Brinjals have never been a favourite vegetable of mine. I detested it, I deplored it, I simply would not consider eating it until I ate this delicious version. It is so simple and delicious that vast quantities vanish in one sitting and you can never have too much of it.
500gms baby brinjals, washed; ½ tsp Pink Himalayan Salt dissolved in 2 cups water; 2 tbsp olive oil; Pink Himalayan Salt to taste.
For The Garlic- Curds Dip: 1 large clove of garlic, peeled washed and crushed; ½ cup home made curds; 1/8 cup whey; ; Pink Himalayan Salt to taste.

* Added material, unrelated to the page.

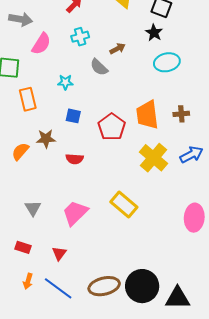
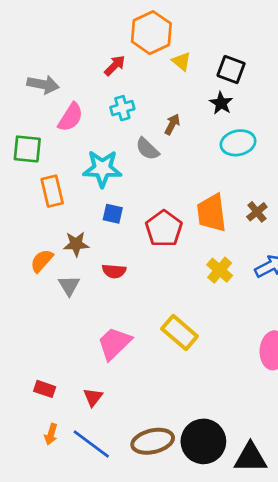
brown arrow: (117, 49) -> (172, 124), turned -35
cyan star: (65, 82) -> (102, 169), size x1.8
brown cross: (181, 114) -> (257, 212), turned -35
yellow cross: (154, 158) -> (220, 270), size x0.7
gray triangle: (33, 208) -> (69, 286), moved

For Garnish: A few coriander leaves; a pinch each of chilli powder and coarse pepper powder
Preheat oven to 225 C.
Slice the baby brinjals in half lengthwise, retaining the stalks. Soak in salted water for 10 minutes. This is to drain away the bitterness and prevent excessive dis-colouration. Drain and pat dry with kitchen towels. Mix the olive oil and pink Himalayan salt to taste in a bowl. Place the brinjals, cut-side down in a baking pan (lined with foil) and drizzle the mixture all over.
Grill in centre of oven 5-7 minutes each side until golden brown. Remove from oven and serve within 10 minutes with the Garlic- Curds Dip.
Garlic- Curds Dip:
Whisk the curds, whey, crushed garlic and pink Himalayan salt to taste until smooth. Serve with the Simply Sedap Brinjal, garnished with coriander leaves, chilli powder and pepper powder.
*Sedap means delicious in Malay and that’s what this recipe is.